Stored data entries:
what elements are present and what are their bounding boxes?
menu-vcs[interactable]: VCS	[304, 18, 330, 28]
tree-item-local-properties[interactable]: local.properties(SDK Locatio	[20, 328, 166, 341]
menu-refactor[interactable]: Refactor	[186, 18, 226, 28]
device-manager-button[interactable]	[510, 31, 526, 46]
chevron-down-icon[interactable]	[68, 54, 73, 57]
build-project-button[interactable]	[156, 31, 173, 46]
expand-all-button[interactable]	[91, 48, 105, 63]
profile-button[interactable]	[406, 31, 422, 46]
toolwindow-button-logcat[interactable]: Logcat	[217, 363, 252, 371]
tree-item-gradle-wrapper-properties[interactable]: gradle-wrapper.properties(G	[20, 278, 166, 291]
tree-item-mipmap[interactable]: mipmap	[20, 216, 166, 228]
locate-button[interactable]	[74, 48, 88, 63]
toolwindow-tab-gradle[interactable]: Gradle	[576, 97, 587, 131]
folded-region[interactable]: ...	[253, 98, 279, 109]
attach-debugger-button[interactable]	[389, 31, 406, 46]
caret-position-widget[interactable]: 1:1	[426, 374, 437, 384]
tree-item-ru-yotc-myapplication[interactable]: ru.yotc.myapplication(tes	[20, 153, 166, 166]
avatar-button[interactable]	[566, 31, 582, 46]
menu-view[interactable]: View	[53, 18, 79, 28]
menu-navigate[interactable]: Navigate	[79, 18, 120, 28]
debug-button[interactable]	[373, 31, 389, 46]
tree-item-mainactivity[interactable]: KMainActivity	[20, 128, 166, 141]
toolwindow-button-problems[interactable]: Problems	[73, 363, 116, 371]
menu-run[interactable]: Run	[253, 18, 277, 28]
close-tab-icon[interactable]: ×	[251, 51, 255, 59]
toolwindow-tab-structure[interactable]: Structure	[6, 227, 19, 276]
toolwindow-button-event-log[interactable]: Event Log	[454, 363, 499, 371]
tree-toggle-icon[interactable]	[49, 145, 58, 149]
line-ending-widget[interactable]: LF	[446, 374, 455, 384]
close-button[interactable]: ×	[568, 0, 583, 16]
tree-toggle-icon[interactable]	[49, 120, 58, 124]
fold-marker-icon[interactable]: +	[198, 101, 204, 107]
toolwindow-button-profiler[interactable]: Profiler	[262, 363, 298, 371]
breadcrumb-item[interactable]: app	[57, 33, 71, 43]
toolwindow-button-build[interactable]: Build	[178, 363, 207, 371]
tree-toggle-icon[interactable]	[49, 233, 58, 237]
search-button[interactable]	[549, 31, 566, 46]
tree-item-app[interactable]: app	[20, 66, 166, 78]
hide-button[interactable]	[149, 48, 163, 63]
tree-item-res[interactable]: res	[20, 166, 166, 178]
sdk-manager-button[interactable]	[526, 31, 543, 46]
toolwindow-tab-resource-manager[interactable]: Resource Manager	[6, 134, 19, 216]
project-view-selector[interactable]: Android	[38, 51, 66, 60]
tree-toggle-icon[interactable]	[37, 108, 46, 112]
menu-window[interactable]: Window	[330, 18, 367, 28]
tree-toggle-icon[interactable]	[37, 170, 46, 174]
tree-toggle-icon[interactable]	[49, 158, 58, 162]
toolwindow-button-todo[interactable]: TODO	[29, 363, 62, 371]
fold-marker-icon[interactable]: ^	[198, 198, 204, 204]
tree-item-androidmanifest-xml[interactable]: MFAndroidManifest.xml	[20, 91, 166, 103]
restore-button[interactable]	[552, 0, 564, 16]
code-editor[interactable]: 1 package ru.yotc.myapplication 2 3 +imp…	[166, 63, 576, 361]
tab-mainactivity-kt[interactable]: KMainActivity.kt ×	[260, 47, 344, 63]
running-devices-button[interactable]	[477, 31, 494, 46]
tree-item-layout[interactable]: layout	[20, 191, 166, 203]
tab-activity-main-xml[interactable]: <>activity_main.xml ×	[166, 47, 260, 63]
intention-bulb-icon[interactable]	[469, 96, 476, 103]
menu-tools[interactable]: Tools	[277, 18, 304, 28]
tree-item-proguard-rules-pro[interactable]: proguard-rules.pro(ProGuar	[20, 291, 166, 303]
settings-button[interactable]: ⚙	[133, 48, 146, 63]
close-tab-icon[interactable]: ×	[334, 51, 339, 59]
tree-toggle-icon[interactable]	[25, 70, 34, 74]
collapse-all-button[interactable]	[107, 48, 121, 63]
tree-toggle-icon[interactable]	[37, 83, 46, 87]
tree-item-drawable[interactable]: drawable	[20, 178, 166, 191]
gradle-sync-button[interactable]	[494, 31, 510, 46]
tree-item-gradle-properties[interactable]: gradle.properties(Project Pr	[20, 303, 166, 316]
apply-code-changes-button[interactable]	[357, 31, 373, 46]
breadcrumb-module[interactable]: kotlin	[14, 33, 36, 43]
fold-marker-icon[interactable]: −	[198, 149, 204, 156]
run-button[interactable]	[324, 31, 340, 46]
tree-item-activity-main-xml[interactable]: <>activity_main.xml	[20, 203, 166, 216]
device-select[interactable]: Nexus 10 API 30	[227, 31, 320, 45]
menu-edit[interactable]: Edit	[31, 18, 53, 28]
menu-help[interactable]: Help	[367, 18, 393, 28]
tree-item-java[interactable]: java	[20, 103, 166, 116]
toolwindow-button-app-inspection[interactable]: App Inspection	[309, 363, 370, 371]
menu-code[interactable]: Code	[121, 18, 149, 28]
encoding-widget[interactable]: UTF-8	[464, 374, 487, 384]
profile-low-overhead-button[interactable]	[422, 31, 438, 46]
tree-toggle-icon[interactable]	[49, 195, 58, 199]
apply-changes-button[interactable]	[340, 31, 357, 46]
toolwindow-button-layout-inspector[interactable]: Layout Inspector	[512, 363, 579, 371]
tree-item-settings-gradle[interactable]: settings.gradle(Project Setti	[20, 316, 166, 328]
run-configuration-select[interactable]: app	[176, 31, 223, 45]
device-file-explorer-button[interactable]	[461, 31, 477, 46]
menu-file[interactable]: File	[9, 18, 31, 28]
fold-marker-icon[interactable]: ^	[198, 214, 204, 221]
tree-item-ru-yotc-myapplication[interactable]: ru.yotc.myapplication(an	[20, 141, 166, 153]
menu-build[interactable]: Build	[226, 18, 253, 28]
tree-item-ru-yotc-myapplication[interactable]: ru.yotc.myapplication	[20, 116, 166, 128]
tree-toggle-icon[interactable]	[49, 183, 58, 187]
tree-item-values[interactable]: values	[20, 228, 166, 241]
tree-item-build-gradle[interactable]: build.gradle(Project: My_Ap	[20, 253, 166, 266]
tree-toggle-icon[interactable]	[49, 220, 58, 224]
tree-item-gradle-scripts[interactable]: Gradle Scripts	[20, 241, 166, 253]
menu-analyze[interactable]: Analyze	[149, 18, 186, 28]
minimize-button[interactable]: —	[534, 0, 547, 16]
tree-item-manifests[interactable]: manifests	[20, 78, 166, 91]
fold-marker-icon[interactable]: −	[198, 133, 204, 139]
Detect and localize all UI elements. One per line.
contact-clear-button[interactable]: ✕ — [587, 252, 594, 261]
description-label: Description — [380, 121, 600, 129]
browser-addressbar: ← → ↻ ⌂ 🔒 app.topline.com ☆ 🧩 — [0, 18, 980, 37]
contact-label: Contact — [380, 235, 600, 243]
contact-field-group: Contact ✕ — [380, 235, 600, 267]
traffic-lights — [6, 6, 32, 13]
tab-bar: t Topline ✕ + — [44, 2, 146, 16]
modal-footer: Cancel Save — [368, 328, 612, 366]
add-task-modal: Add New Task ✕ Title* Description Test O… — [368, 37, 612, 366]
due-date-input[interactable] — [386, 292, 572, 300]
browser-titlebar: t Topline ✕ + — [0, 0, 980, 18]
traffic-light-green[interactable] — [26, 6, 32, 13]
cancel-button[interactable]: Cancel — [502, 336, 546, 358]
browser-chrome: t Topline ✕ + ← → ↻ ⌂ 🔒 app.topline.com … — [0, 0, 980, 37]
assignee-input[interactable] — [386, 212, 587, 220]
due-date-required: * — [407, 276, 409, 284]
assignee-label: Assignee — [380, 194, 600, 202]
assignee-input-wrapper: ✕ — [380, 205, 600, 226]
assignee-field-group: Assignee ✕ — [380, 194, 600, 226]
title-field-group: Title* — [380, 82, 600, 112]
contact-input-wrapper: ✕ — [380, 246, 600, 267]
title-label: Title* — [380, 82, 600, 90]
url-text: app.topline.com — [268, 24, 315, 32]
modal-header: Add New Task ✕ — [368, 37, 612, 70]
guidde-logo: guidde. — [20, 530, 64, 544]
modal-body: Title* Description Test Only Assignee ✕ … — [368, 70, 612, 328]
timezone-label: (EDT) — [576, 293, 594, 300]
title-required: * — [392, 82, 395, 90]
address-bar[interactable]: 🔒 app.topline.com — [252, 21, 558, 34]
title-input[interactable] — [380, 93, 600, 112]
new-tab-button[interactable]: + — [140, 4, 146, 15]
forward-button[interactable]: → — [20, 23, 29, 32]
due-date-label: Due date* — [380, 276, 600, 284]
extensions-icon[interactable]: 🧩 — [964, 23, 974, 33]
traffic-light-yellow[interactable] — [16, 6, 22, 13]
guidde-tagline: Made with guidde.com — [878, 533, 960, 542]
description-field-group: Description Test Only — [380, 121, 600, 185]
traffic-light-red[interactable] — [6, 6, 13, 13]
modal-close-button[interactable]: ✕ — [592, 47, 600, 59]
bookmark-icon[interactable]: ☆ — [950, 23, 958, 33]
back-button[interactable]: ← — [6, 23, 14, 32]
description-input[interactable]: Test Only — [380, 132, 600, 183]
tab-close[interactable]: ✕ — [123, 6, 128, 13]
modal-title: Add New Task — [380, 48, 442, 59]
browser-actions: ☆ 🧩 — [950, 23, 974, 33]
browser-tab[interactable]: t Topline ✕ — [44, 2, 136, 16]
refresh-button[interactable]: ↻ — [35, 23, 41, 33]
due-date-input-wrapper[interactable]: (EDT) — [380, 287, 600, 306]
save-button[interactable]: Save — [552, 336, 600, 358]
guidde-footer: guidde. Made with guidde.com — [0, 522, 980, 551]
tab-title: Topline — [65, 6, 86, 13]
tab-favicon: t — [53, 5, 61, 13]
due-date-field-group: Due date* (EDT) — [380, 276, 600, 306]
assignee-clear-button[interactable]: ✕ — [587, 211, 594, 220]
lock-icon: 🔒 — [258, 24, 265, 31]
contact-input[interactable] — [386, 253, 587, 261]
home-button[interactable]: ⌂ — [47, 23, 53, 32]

The task.
Pull out every line of the records that includes the string "Made".

Result for this exercise.
guidde-tagline: Made with guidde.com — [878, 533, 960, 542]
guidde-footer: guidde. Made with guidde.com — [0, 522, 980, 551]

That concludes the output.